■ What you will do ■
Set down the full listing below word for word; pictures stay out of the copy.

■ Provided information ■
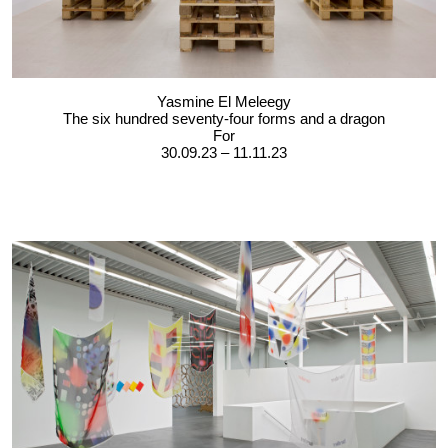
Yasmine El Meleegy
The six hundred seventy-four forms and a dragon
For
30.09.23 – 11.11.23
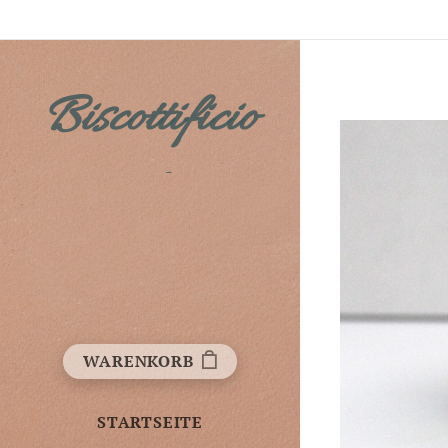
Biscottificio
Fichera
WARENKORB
STARTSEITE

■ Solution ■
Yasmine El Meleegy
The six hundred seventy-four forms and a dragon
For
30.09.23 – 11.11.23
Biscottificio
Fichera
WARENKORB
STARTSEITE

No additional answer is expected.